The Slavery Pamphlet Collection documents slavery and African-American life in early America. It contains sermons, essays, reports, and other printed literature concerning attitudes toward slavery.
To search for materials from the Slavery Pamphlet Collection, use the College Park Advanced Search option and enter "Slavery Pamphlet Collection" into the search box using the all fields or notes option.
To narrow your search, use the year/s option to specify a date range. Enter the years "1700 to 1865" to cover early American history through the Civil War.
Daniel Webster (1782-1852) was one of the most prolific and talented orators, jurists, and statesmen in American history. He is perhaps best known for his debates with Henry Clay on the Missouri Compromise and his personal compromise on slavery.
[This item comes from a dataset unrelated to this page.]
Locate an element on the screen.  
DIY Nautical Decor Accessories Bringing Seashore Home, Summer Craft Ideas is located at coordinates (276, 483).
The Daniel Webster Pamphlet Collection consists of 132 documents, including published legal arguments, various public orations and discourses, speeches delivered by Webster on the floor of the United States House and Senate, and orations given by others about Webster and his life. The collection encompasses one of Webster's earliest orations (1801), and an extensive collection of eulogies delivered after Webster's death in 1852. The collection also includes Webster's most celebrated speeches, as well as his lesser-known orations. The collection is arranged in chronological order by the date of presentation or publication.
An inventory of the collection is available in the Maryland Room.